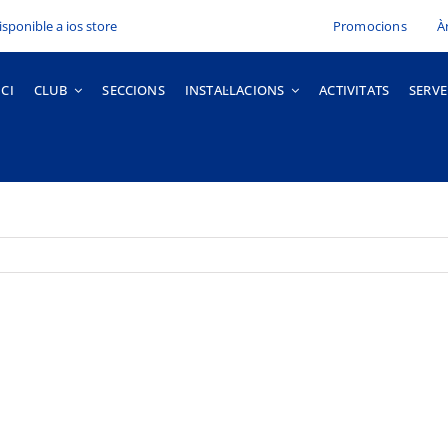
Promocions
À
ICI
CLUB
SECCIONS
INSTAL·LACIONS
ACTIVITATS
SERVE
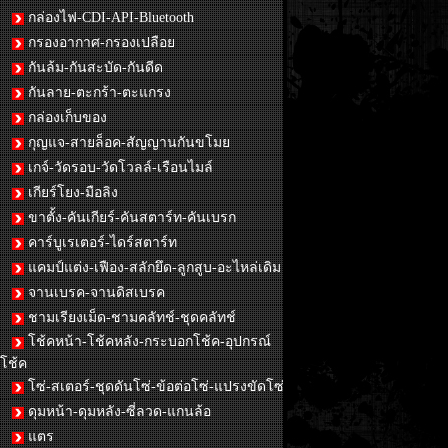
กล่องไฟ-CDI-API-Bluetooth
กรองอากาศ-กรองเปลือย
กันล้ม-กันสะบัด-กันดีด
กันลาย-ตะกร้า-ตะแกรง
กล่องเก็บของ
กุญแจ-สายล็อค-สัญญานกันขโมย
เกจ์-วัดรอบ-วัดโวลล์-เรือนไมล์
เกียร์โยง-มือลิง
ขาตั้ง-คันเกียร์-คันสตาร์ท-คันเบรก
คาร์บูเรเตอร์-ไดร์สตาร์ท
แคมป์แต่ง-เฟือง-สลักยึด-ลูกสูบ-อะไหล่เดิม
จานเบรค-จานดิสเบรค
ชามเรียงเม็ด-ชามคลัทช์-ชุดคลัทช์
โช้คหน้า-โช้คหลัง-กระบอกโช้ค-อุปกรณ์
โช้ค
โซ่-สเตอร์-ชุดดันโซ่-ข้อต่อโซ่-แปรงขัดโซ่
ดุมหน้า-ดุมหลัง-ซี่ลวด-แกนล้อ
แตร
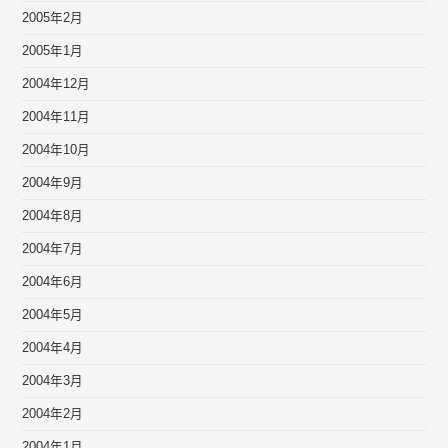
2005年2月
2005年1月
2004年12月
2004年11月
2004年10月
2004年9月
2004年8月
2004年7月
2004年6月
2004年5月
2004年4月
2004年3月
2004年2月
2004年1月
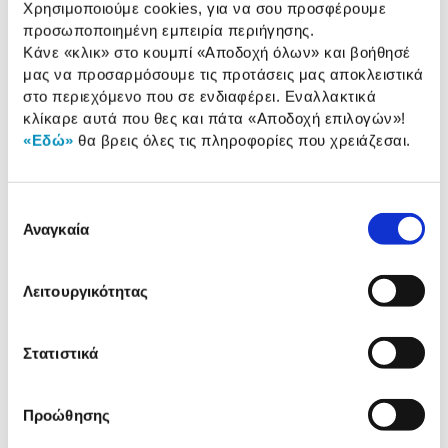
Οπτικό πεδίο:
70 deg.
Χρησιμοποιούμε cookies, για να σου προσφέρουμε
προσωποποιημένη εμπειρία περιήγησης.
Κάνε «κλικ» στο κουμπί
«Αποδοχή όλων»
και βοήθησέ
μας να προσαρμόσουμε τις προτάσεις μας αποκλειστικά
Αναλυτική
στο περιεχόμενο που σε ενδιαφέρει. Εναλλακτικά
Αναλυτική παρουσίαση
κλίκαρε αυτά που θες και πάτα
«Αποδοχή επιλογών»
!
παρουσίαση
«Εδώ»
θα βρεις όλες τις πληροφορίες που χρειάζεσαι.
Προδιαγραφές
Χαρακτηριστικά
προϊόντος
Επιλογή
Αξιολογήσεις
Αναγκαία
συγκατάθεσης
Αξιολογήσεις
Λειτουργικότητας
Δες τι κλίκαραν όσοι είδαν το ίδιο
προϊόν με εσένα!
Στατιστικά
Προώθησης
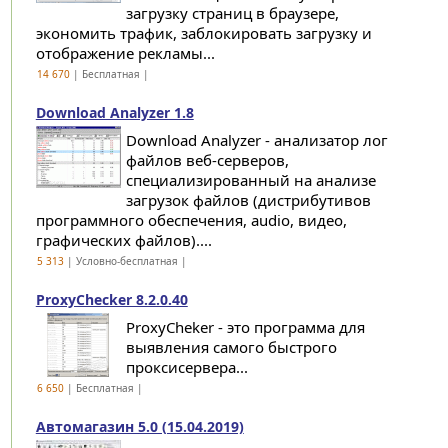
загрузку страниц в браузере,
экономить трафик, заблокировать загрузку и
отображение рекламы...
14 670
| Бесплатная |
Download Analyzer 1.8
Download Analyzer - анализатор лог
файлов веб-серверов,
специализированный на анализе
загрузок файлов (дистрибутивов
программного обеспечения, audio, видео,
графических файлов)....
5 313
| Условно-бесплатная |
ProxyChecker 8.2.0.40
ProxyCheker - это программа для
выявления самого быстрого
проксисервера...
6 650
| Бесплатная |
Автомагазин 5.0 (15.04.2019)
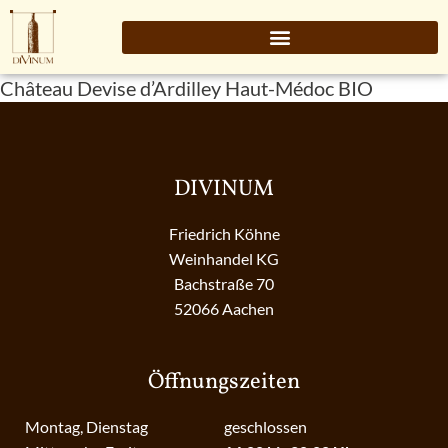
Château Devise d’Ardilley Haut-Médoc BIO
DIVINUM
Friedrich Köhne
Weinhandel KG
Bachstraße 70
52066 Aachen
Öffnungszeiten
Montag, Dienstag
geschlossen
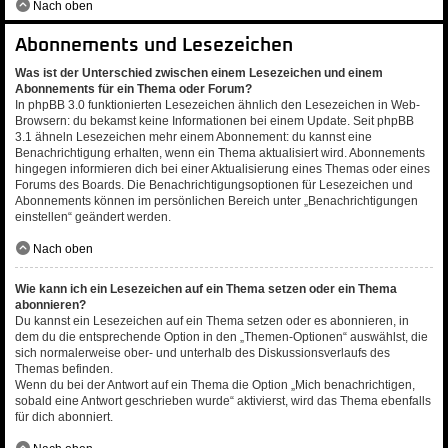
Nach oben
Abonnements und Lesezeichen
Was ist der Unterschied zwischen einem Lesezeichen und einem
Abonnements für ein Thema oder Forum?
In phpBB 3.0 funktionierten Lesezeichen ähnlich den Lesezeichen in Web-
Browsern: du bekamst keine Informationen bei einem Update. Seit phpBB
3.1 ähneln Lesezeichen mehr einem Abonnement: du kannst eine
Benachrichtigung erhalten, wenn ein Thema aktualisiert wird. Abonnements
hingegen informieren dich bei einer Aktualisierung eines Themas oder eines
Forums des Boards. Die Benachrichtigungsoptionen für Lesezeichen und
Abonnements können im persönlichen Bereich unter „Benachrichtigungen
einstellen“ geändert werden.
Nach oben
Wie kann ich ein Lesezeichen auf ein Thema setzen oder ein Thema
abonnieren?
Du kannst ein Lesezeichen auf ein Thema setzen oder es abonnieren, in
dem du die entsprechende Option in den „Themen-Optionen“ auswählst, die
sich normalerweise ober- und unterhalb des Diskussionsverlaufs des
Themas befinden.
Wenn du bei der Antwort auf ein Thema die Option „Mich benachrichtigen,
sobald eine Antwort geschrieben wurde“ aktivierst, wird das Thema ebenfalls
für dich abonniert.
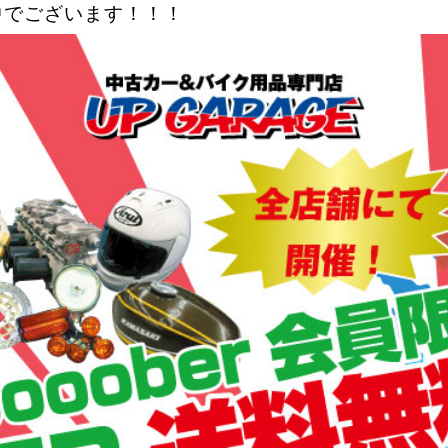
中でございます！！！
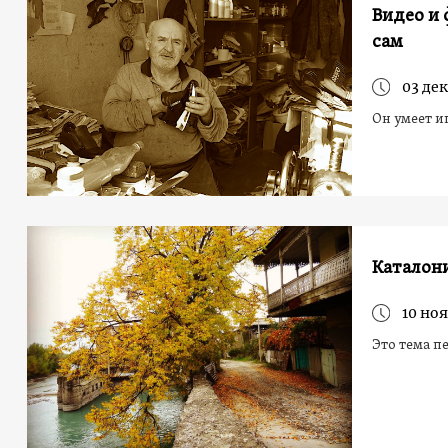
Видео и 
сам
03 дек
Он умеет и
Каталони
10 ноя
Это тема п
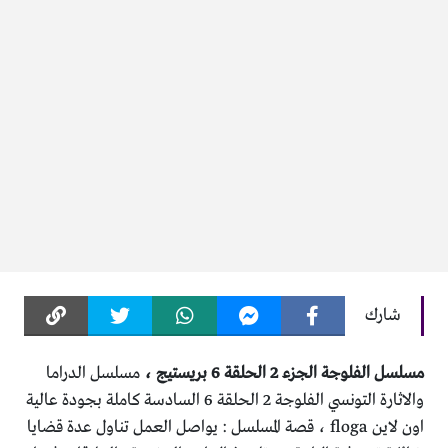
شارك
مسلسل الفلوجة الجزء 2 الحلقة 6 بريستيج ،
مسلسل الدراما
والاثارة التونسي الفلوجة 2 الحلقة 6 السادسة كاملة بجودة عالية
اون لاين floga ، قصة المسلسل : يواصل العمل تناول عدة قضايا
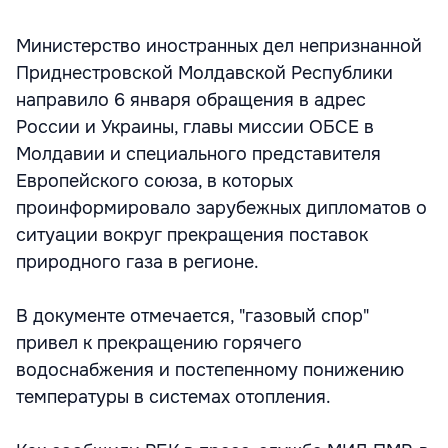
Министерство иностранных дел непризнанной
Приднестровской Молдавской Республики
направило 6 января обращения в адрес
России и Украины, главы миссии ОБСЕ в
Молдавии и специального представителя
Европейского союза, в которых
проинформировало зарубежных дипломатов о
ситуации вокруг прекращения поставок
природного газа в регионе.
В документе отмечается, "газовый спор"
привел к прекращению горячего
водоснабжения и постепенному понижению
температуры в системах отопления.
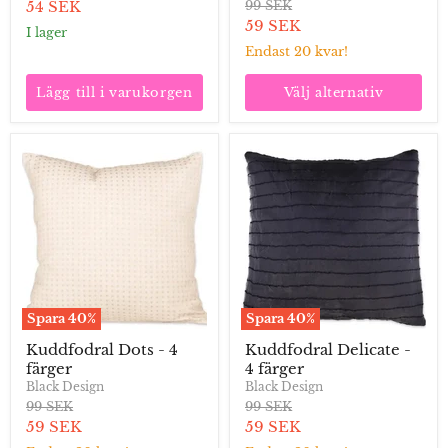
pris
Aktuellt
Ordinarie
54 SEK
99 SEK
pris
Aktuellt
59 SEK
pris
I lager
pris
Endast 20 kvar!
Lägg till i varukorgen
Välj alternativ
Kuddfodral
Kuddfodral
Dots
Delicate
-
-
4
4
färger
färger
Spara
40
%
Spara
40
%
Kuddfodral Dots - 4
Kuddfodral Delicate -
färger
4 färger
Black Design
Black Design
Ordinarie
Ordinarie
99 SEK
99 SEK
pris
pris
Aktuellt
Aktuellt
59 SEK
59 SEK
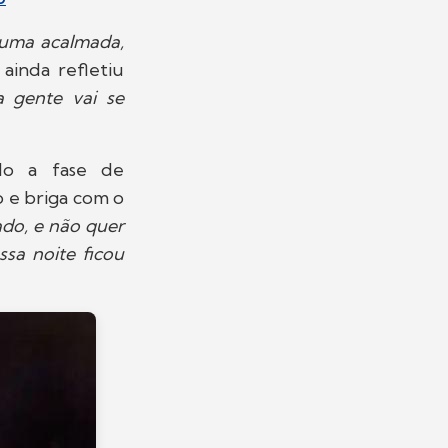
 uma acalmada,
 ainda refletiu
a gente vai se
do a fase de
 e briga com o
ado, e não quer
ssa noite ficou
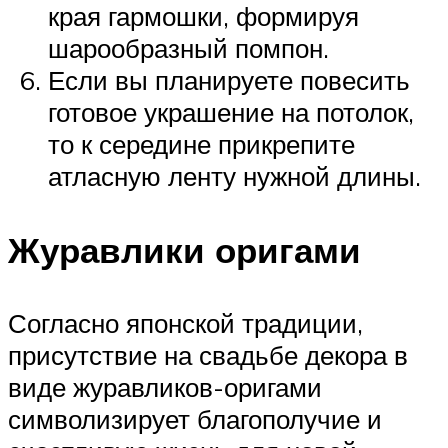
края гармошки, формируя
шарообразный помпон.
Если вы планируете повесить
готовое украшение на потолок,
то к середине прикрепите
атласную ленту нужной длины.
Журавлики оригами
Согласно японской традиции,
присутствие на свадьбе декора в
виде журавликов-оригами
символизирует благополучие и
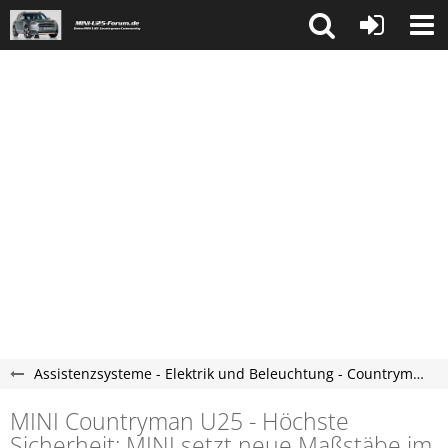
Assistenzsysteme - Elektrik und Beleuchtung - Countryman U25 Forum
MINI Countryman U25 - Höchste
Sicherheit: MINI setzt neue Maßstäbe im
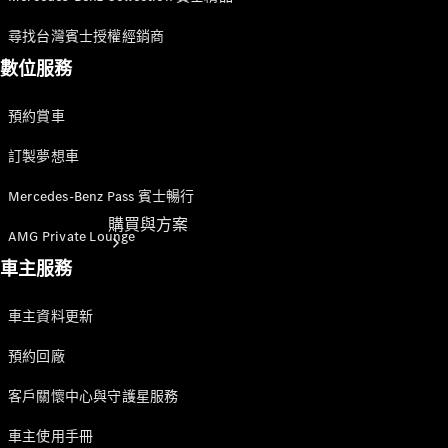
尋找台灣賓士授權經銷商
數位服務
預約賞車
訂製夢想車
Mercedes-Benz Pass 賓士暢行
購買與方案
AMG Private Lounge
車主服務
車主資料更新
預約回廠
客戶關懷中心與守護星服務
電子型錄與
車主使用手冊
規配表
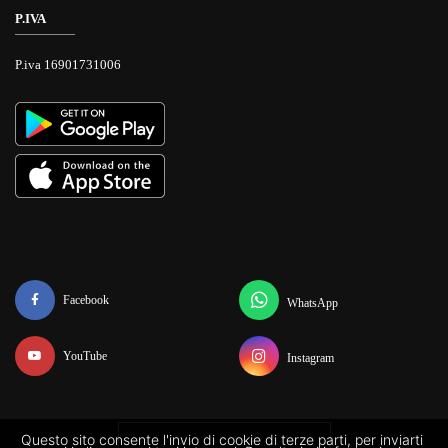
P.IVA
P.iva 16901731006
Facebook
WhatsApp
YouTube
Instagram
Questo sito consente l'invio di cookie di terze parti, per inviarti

▸ **Instructions for the task**
Retype the records above word for word, from their first line through the line containing "เกียร์โยง-มือลิง", and leave out every picture.

▸ **Result of this exercise**
Promocions
À
ICI
CLUB
SECCIONS
INSTAL·LACIONS
ACTIVITATS
SERVE
กล่องไฟ-CDI-API-Bluetooth
กรองอากาศ-กรองเปลือย
กันล้ม-กันสะบัด-กันดีด
กันลาย-ตะกร้า-ตะแกรง
กล่องเก็บของ
กุญแจ-สายล็อค-สัญญานกันขโมย
เกจ์-วัดรอบ-วัดโวลล์-เรือนไมล์
เกียร์โยง-มือลิง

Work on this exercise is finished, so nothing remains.